Title:Development of Cinnarizine Microballoons by Sequential Optimization and <i>In Vivo</i> Imaging by Gamma Scintigraphy
VOLUME: 15 ISSUE: 4
Author(s):Bijaya Ghosh*, Arka Chatterjee, Moumita Das Kirtania and Sankha Chattopadhyay
Affiliation:NSHM College of Pharmaceutical Technology, NSHM Knowledge Campus, 124 BL Saha Road, Kolkata-700053, West Bengal, NSHM College of Pharmaceutical Technology, NSHM Knowledge Campus, 124 BL Saha Road, Kolkata-700053, West Bengal, School of Pharmaceutical Technology, Adamas University, Adamas Knowledge City, Barasat- Barrackpore Road, Jagannathpur, Kolkata-700126, West Bengal, Variable Energy Cyclotron Centre, Board of Radiation & Isotope Technology, Sector 1 Block AF, Bidhan Nagar, Kolkata-700 064, West Bengal
Keywords:Cinnarizine, sequential simplex design, formulation efficiency, performance index, gamma scintigraphy studies,
optimization.
Abstract:Background: The drug cinnarizine is used in the treatment of vertigo and migraine. The
main drawback is its very low water solubility which causes unpredictable bioavailability. Solubility
is better in acidic pH. Therefore, gastro-retentive formulation would be beneficial to improve the
bioavailability of the drug.
Objective: The objective of the study was to prepare floating microballoons of cinnarizine which
would float in the gastric fluid and release the drug in a sustained manner.

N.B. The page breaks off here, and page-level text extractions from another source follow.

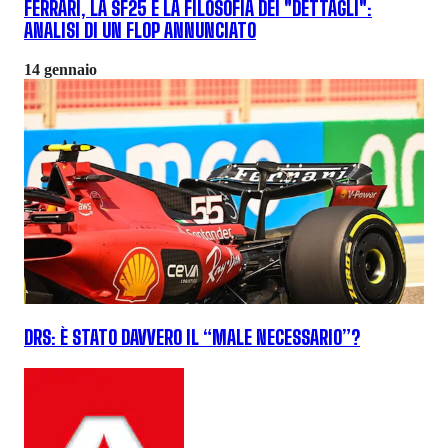
FERRARI, LA SF25 E LA FILOSOFIA DEI "DETTAGLI":
ANALISI DI UN FLOP ANNUNCIATO
14 gennaio
DRS: È STATO DAVVERO IL “MALE NECESSARIO”?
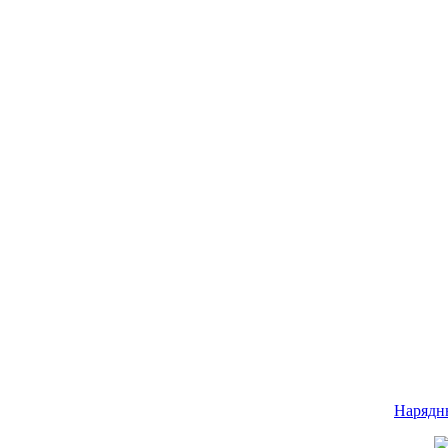
Нарядн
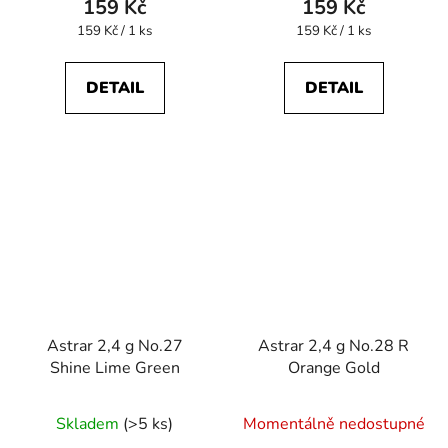
159 Kč
159 Kč
Měrná
Měrná
159 Kč / 1 ks
159 Kč / 1 ks
cena:
cena:
DETAIL
DETAIL
Astrar 2,4 g No.27
Astrar 2,4 g No.28 R
Shine Lime Green
Orange Gold
Skladem
(>5 ks)
Momentálně nedostupné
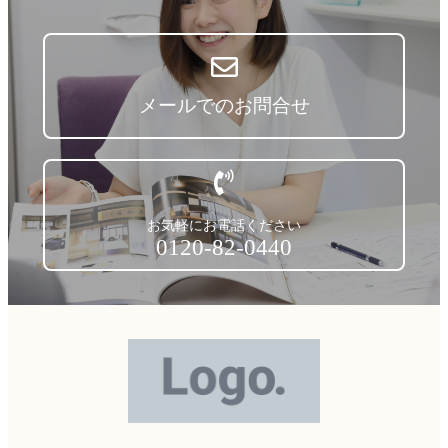
メールでのお問合せ
お気軽にお電話ください
0120-82-0440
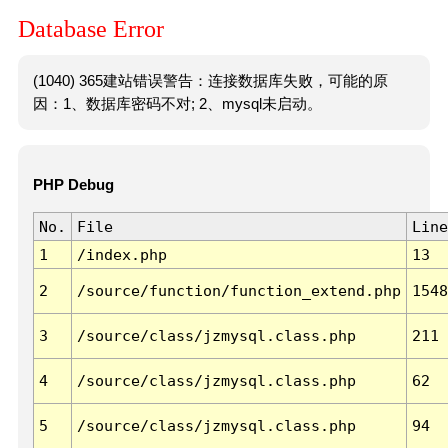
Database Error
(1040) 365建站错误警告：连接数据库失败，可能的原
因：1、数据库密码不对; 2、mysql未启动。
PHP Debug
No.
File
Line
1
/index.php
13
2
/source/function/function_extend.php
1548
3
/source/class/jzmysql.class.php
211
4
/source/class/jzmysql.class.php
62
5
/source/class/jzmysql.class.php
94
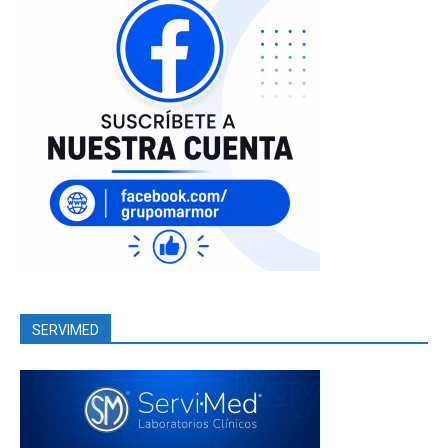
SERVIMED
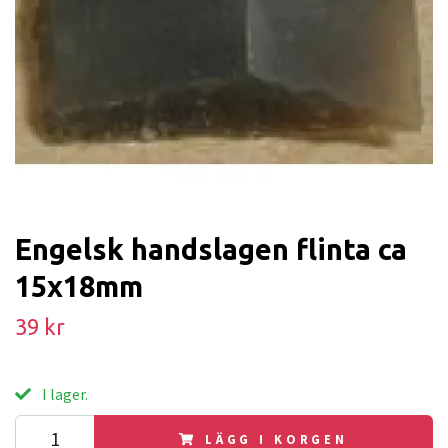
Engelsk handslagen flinta ca
15x18mm
39 kr
I lager.
LÄGG I KORGEN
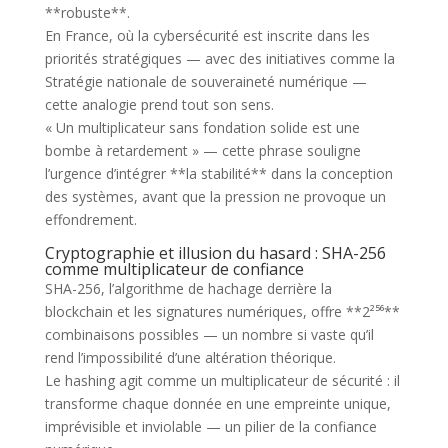
**robuste**.
En France, où la cybersécurité est inscrite dans les
priorités stratégiques — avec des initiatives comme la
Stratégie nationale de souveraineté numérique —
cette analogie prend tout son sens.
« Un multiplicateur sans fondation solide est une
bombe à retardement » — cette phrase souligne
l’urgence d’intégrer **la stabilité** dans la conception
des systèmes, avant que la pression ne provoque un
effondrement.
Cryptographie et illusion du hasard : SHA-256
comme multiplicateur de confiance
SHA-256, l’algorithme de hachage derrière la
blockchain et les signatures numériques, offre **2²⁵⁶**
combinaisons possibles — un nombre si vaste qu’il
rend l’impossibilité d’une altération théorique.
Le hashing agit comme un multiplicateur de sécurité : il
transforme chaque donnée en une empreinte unique,
imprévisible et inviolable — un pilier de la confiance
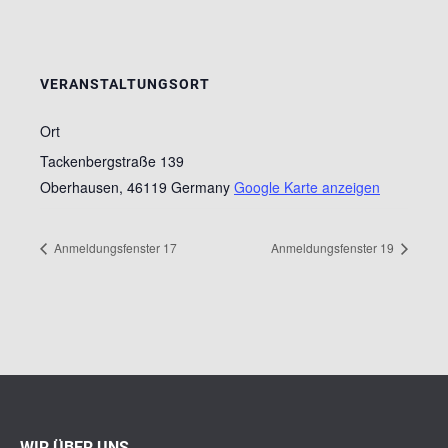
VERANSTALTUNGSORT
Ort
Tackenbergstraße 139
Oberhausen
,
46119
Germany
Google Karte anzeigen
Anmeldungsfenster 17
Anmeldungsfenster 19
WIR ÜBER UNS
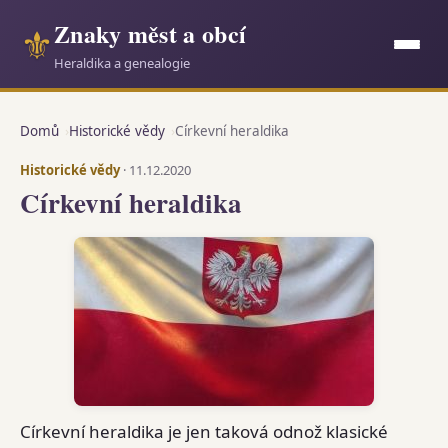
Znaky měst a obcí
⚜
Heraldika a genealogie
Domů
Historické vědy
Církevní heraldika
Historické vědy
· 11.12.2020
Církevní heraldika
Církevní heraldika je jen taková odnož klasické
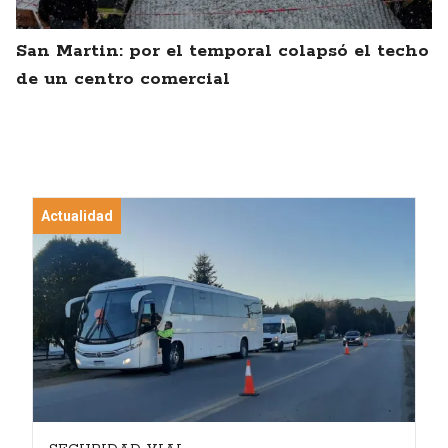
San Martin: por el temporal colapsó el techo
de un centro comercial
Actualidad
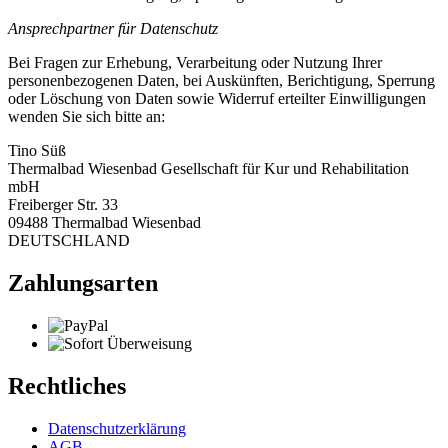
Ansprechpartner für Datenschutz
Bei Fragen zur Erhebung, Verarbeitung oder Nutzung Ihrer
personenbezogenen Daten, bei Auskünften, Berichtigung, Sperrung
oder Löschung von Daten sowie Widerruf erteilter Einwilligungen
wenden Sie sich bitte an:
Tino Süß
Thermalbad Wiesenbad Gesellschaft für Kur und Rehabilitation
mbH
Freiberger Str. 33
09488 Thermalbad Wiesenbad
DEUTSCHLAND
Zahlungsarten
Rechtliches
Datenschutzerklärung
AGB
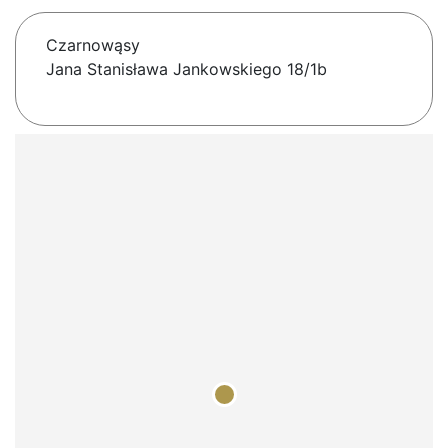
Czarnowąsy
Jana Stanisława Jankowskiego 18/1b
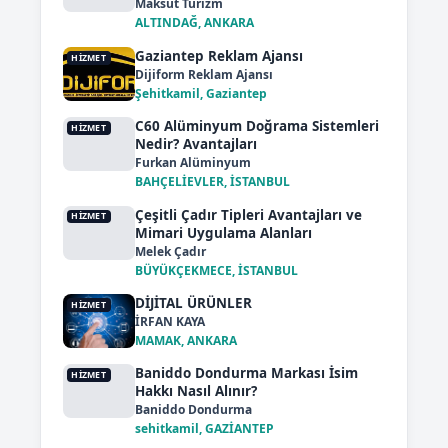
Maksut Turizm
ALTINDAĞ, ANKARA
Gaziantep Reklam Ajansı
HIZMET
Dijiform Reklam Ajansı
Şehitkamil, Gaziantep
C60 Alüminyum Doğrama Sistemleri
HIZMET
Nedir? Avantajları
Furkan Alüminyum
BAHÇELİEVLER, İSTANBUL
Çeşitli Çadır Tipleri Avantajları ve
HIZMET
Mimari Uygulama Alanları
Melek Çadır
BÜYÜKÇEKMECE, İSTANBUL
DİJİTAL ÜRÜNLER
HIZMET
İRFAN KAYA
MAMAK, ANKARA
Baniddo Dondurma Markası İsim
HIZMET
Hakkı Nasıl Alınır?
Baniddo Dondurma
sehitkamil, GAZİANTEP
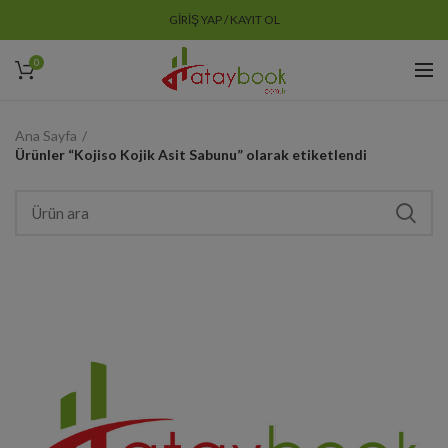
GIRIŞ YAP / KAYIT OL
0
Ana Sayfa
Ürünler “Kojiso Kojik Asit Sabunu” olarak etiketlendi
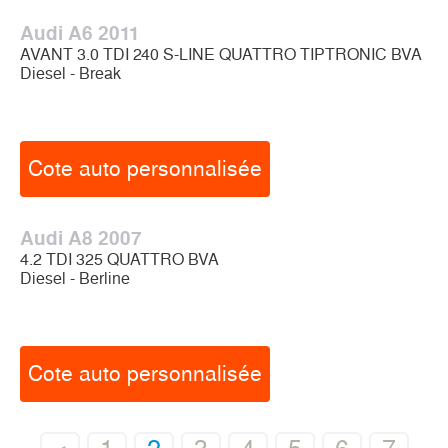
Audi A6 2011
AVANT 3.0 TDI 240 S-LINE QUATTRO TIPTRONIC BVA
Diesel - Break
Cote auto personnalisée
Audi A8 2007
4.2 TDI 325 QUATTRO BVA
Diesel - Berline
Cote auto personnalisée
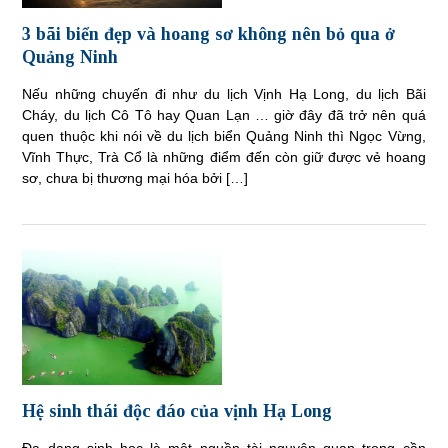
3 bãi biển đẹp và hoang sơ không nên bỏ qua ở
Quảng Ninh
Nếu những chuyến đi như du lịch Vịnh Hạ Long, du lịch Bãi
Cháy, du lịch Cô Tô hay Quan Lạn … giờ đây đã trở nên quá
quen thuộc khi nói về du lịch biển Quảng Ninh thì Ngọc Vừng,
Vĩnh Thực, Trà Cổ là những điểm đến còn giữ được vẻ hoang
sơ, chưa bị thương mại hóa bởi […]
Hệ sinh thái độc đáo của vịnh Hạ Long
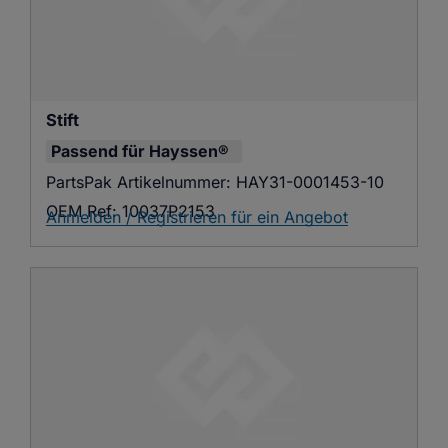
Stift
Passend für
Hayssen®
PartsPak Artikelnummer:
HAY31-0001453-10
OEM Ref:
10037P2153
Anmelden / Registrieren für ein Angebot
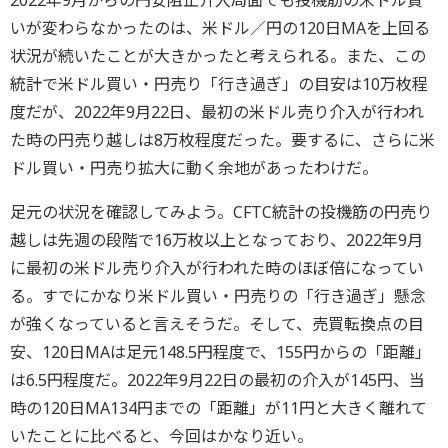
2022年9月からの円安阻止介入局面でも投機筋の米ドル買
いが変わらなかったのは、米ドル／円の120日MAを上回る
状況が続いたことが大きかったと考えられる。また、この
統計で米ドル買い・円売り「行き過ぎ」の目安は10万枚程
度だが、2022年9月22日、最初の米ドル売り介入が行われ
た時の円売り越しは8万枚程度だった。要するに、さらに米
ドル買い・円売り拡大に動く余地があったわけだ。
足元の状況を確認してみよう。CFTC統計の投機筋の円売り
越しは先週の段階で16万枚以上となっており、2022年9月
に最初の米ドル売り介入が行われた時のほぼ倍になってい
る。すでにかなり米ドル買い・円売りの「行き過ぎ」懸念
が強くなっていると言えそうだ。そして、売買転換点の目
安、120日MAは足元148.5円程度で、155円からの「距離」
は6.5円程度だ。2022年9月22日の最初の介入が145円、当
時の120日MA134円までの「距離」が11円と大きく離れて
いたことに比べると、今回はかなり近い。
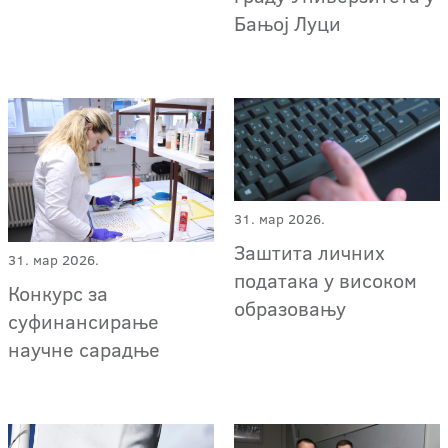
Бањој Луци
31. мар 2026.
Заштита личних
31. мар 2026.
података у високом
Конкурс за
образовању
суфинансирање
научне сарадње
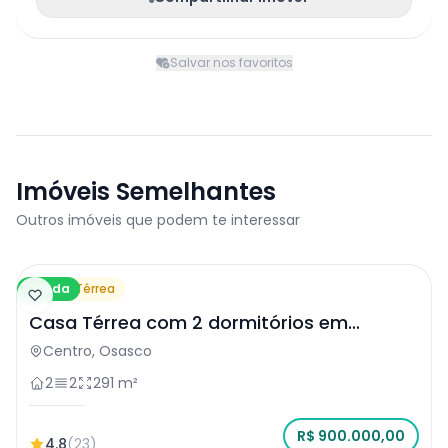
Salvar nos favoritos
Imóveis Semelhantes
Outros imóveis que podem te interessar
Venda
Casa Térrea
Casa Térrea com 2 dormitórios em
Osasco
Centro, Osasco
2
2
291 m²
R$ 900.000,00
4.8
(23)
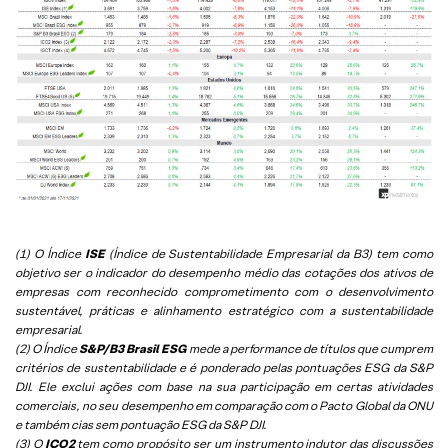
(1) O Índice
ISE
(Índice de Sustentabilidade Empresarial da B3) tem como
objetivo ser o indicador do desempenho médio das cotações dos ativos de
empresas com reconhecido comprometimento com o desenvolvimento
sustentável, práticas e alinhamento estratégico com a sustentabilidade
empresarial.
(2) O Índice
S&P/B3 Brasil ESG
mede a performance de títulos que cumprem
critérios de sustentabilidade e é ponderado pelas pontuações ESG da S&P
DJI. Ele exclui ações com base na sua participação em certas atividades
comerciais, no seu desempenho em comparação com o Pacto Global da ONU
e também cias sem pontuação ESG da S&P DJI.
(3) O
ICO2
tem como propósito ser um instrumento indutor das discussões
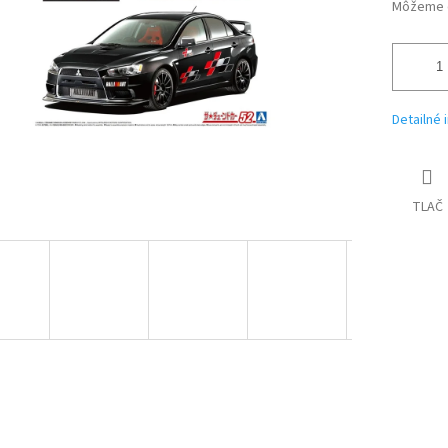
iek.
Môžeme d
Detailné 
TLAČ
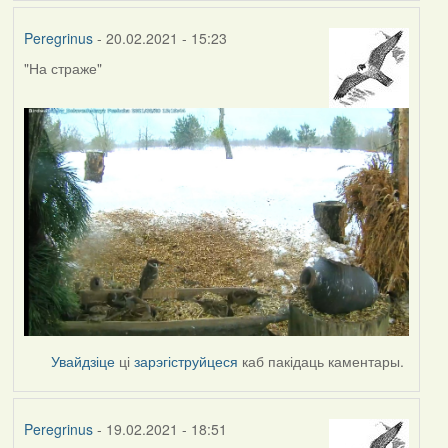
Peregrinus
- 20.02.2021 - 15:23
"На страже"
Увайдзіце
ці
зарэгіструйцеся
каб пакідаць каментары.
Peregrinus
- 19.02.2021 - 18:51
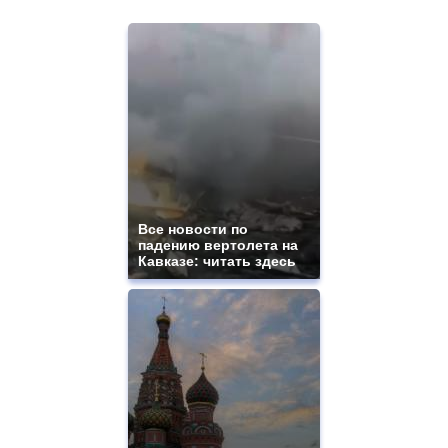
Все новости по
падению вертолета на
Кавказе: читать здесь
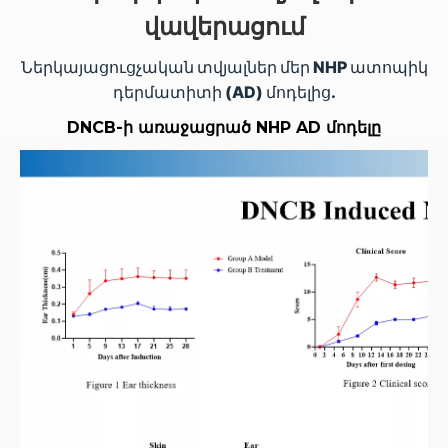
վավերացում
Ներկայացուցչական տվյալներ մեր NHP ատոպիկ
դերմատիտի (AD) մոդելից.
DNCB-ի առաջացրած NHP AD մոդելը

Methods: Microballoons were prepared by diffusion solvent evaporation technique using polymers
(Eudragit® S100, Eudragit® RLPO, Eudragit RL®100), characterised by FTIR, XRD, DSC and optimized
by sequential simplex design. For optimization, formulations were graded with respect to
formulation efficiency (percentages of yield, sphericity and drug content) and performance index
(buoyancy and dissolution efficiency), from which the overall response of the formulations was
determined. Finally, the optimized formulation was radiolabelled with 99mTc-MIBI and fed to Wistar
albino rats and was evaluated for gastric retention by gamma scintigraphic study.
Results: FTIR studies indicated drug and polymers were compatible. DSC and XRD analysis confirmed
that the drug was in amorphous state in the formulation. SEM studies confirmed the sphericity
of the microballoons. Formulation N7 showed the best overall response (65.61) which was the
nearest to the target. Gamma scintigraphic study confirmed that the formulation was retained in the
stomach for more than 5 h.
Conclusion: The results indicated that floating microballoons of cinnarizine would stay in the
stomach for prolonged period and thereby improve the bioavailability of the drug.